The use of low sub-perceptual doses of psychedelics (“microdosing”) has gained popularity in recent years. Although anecdotal reports claim multiple benefits associated with this practice, the lack of placebo-controlled studies severely limits our knowledge of microdosing and its effects. Moreover, research conducted in standard laboratory settings could fail to capture the motivation of individuals engaged or planning to engage in microdosing protocols, thus underestimating the likelihood of positive effects on creativity and cognitive function. We recruited 34 individuals starting to microdose with psilocybin mushrooms (Psilocybe cubensis), one of the materials most frequently used for this purpose. Following a double-blind placebo-controlled experimental design, we investigated the acute and short-term effects of 0.5 g of dried mushrooms on subjective experience, behavior, creativity (divergent and convergent thinking), perception, cognition, and brain activity. The reported acute effects were significantly more intense for the active dose compared to the placebo, but only for participants who correctly identified their experimental condition.

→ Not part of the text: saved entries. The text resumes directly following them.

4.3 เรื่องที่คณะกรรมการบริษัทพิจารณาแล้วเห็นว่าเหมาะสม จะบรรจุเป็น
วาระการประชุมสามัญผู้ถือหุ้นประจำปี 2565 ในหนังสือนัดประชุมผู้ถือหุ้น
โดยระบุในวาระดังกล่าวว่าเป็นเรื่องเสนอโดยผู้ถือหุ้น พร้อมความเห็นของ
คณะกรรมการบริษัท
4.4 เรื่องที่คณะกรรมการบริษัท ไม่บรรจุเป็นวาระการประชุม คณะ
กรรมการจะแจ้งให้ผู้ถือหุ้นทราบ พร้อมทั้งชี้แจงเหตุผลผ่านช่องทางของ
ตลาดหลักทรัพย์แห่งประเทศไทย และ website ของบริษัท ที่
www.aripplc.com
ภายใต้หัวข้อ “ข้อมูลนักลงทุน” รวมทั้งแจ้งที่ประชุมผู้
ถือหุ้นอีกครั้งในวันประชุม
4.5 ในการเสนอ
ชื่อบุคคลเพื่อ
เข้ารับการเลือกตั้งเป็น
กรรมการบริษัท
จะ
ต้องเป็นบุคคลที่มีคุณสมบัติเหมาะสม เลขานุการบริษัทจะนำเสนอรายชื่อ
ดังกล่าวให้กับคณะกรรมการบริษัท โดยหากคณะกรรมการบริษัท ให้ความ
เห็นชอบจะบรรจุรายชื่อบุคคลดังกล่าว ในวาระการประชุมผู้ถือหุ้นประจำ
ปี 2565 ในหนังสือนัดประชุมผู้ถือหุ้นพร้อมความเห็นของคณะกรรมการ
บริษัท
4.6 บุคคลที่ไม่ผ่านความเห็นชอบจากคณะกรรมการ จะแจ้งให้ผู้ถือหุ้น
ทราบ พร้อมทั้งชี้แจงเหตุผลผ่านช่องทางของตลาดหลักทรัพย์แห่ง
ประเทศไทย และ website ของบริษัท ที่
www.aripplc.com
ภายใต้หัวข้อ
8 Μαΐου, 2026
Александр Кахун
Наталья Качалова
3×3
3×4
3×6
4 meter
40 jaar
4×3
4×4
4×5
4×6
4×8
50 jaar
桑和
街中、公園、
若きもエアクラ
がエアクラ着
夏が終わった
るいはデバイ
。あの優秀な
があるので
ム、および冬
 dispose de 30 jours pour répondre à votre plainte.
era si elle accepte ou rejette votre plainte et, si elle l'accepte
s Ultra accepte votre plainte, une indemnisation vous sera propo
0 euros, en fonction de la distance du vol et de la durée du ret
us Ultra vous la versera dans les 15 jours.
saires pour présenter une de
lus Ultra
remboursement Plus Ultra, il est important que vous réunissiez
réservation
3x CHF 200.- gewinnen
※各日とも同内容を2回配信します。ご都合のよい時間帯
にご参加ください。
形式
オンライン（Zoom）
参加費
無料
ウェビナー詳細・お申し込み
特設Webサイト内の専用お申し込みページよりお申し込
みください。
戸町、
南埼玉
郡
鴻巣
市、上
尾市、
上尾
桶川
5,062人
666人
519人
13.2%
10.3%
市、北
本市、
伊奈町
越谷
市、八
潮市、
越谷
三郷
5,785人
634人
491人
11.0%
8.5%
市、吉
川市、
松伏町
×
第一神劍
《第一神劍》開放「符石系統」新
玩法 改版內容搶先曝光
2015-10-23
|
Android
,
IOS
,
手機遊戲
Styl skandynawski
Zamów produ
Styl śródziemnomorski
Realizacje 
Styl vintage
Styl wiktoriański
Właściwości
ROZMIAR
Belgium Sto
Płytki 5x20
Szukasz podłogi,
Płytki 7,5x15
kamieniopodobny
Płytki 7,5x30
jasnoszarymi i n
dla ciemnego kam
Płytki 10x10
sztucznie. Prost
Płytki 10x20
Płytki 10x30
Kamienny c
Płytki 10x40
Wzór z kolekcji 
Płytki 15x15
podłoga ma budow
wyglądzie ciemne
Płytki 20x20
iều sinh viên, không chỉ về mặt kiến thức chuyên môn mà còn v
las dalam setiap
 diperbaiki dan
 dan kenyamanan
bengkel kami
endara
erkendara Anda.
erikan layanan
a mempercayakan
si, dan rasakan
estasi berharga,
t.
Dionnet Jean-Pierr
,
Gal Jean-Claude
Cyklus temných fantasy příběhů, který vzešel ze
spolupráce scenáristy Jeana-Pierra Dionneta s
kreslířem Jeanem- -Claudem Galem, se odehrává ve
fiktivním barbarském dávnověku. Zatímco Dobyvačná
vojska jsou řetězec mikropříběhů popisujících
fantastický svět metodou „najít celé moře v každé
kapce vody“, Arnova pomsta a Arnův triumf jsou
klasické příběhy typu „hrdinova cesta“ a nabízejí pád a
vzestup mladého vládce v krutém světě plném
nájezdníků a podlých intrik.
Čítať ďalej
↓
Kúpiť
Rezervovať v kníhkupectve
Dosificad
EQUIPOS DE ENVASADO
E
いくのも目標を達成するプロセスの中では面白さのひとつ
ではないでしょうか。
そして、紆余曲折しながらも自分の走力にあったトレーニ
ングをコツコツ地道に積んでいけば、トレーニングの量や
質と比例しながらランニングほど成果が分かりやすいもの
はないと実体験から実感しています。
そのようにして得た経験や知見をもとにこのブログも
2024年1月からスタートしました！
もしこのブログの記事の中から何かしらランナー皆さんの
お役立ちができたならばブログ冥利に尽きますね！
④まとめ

These changes were accompanied by reduced EEG power in the theta band, together with preserved levels of Lempel-Ziv broadband signal complexity. For all other measurements there was no effect of microdosing except for few small changes towards cognitive impairment. According to our findings, low doses of psilocybin mushrooms can result in noticeable subjective effects and altered EEG rhythms, but without evidence to support enhanced well-being, creativity and cognitive function. We conclude that expectation underlies at least some of the anecdotal benefits attributed to microdosing with psilocybin mushrooms.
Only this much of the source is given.